It voted 46-27 for HB253 and sent it to the Senate.

The Voting Rights Act bans removing voters from registration rolls merely for not voting. Rep. Kraig Powell, R-Heber City, sponsor of HB253, said his original version indeed may have violated that law, but he amended it in a way that he says now solves problems.

Under the amendment, if residents do not vote in two consecutive elections, a county clerk will send them a letter asking them to verify their address. If the U.S. Postal Service sends a mailing back, saying it was undeliverable because of a bad address, clerks will send a second letter.

The second will notify the voters that if they fail to vote in one of the next two general elections, their names will be removed from the rolls. Powell said the trigger for the removal is notification by the post office of a bad address, not a failure to vote — so he says the bill passes legal muster.

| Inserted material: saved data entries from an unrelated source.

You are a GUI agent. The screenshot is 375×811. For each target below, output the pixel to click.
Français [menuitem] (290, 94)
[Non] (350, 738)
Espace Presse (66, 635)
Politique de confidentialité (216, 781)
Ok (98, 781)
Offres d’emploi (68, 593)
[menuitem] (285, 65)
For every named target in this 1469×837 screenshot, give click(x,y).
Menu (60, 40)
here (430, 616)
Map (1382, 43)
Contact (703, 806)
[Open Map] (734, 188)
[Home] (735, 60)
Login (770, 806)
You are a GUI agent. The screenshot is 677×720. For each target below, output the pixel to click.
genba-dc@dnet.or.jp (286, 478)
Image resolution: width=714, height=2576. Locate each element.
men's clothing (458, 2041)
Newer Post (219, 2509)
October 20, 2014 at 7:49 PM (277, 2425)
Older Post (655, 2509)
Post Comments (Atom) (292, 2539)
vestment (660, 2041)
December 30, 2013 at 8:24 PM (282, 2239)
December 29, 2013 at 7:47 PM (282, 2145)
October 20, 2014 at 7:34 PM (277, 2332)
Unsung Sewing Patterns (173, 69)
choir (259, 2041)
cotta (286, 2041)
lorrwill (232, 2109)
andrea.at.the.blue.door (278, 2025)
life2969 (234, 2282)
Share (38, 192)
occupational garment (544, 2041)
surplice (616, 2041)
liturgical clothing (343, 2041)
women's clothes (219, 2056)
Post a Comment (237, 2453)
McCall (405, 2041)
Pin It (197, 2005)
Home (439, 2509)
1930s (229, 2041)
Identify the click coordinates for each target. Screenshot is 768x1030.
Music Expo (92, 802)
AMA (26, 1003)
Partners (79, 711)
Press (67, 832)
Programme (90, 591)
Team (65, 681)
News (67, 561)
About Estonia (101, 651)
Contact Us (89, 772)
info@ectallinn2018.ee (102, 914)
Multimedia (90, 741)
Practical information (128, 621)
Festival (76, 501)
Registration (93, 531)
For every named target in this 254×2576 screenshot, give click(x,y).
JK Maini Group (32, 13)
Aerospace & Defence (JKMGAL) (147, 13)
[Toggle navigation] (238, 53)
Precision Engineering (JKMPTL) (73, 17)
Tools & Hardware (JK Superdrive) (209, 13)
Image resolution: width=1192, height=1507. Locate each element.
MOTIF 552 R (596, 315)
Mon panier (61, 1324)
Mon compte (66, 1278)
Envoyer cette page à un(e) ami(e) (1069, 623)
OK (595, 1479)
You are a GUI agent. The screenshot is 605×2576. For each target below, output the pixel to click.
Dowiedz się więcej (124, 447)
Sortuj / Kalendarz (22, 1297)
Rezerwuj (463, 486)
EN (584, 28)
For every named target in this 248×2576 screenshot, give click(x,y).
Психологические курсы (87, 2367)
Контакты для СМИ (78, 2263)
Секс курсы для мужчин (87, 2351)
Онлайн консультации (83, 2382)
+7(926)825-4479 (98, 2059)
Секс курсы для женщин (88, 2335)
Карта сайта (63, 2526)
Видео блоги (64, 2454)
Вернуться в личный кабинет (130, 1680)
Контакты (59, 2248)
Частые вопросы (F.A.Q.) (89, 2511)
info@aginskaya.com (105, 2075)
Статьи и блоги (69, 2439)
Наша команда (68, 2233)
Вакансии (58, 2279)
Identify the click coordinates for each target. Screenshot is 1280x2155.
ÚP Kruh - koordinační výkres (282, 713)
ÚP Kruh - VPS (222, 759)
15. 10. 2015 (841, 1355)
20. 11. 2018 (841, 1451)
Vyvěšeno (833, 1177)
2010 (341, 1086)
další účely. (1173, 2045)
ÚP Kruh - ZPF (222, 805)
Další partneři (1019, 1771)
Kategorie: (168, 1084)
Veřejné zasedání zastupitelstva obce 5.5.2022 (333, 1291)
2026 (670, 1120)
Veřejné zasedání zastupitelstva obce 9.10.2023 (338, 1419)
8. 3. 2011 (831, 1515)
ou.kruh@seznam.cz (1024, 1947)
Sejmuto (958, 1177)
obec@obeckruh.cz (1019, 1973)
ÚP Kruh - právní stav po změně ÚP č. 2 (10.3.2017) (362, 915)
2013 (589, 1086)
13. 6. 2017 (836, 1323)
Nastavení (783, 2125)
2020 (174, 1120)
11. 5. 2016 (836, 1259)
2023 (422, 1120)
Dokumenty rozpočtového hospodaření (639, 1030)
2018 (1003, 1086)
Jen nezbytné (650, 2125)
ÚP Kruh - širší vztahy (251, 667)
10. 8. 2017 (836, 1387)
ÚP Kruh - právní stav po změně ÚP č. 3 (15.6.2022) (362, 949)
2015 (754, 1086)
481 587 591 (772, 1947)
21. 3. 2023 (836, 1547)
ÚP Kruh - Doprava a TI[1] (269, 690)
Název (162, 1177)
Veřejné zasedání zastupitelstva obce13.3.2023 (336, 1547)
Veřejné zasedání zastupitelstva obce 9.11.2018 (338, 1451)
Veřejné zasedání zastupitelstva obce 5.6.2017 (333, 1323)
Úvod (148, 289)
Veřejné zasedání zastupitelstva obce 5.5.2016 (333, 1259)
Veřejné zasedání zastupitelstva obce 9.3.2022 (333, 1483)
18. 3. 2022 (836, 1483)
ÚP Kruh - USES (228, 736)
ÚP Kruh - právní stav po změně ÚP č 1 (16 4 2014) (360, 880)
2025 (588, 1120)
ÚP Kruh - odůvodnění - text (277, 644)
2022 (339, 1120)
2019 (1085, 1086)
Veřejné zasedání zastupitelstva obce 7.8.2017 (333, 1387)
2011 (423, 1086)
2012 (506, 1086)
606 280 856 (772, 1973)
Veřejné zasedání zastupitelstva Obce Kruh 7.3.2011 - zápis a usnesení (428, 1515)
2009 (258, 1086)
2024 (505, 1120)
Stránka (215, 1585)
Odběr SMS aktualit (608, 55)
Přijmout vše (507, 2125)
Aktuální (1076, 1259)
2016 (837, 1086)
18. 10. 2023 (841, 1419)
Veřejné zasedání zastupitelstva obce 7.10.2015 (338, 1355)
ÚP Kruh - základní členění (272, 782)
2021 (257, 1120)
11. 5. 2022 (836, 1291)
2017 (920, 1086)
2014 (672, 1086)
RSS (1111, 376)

But Rep. Curt Webb, R-Logan, isn't sold.

"This criteria we're setting today says you either vote or you can't be a registered voter," Webb said. "A registered voter should have a choice either to vote or not to vote."

Powell replied that voters are being removed for not living at their reported address.

He said he is pursuing the bill to help clean up voter rolls. He said sometimes voter turnout appears artificially low — if it is figured as a percentage of registered voters — if many of those voters do not actually exist.

A study by George Mason University found that only 32.2 percent of Utahns of voting age who were qualified citizens voted in the last general election, tying with Texas for second-worst among the states, just barely behind New York.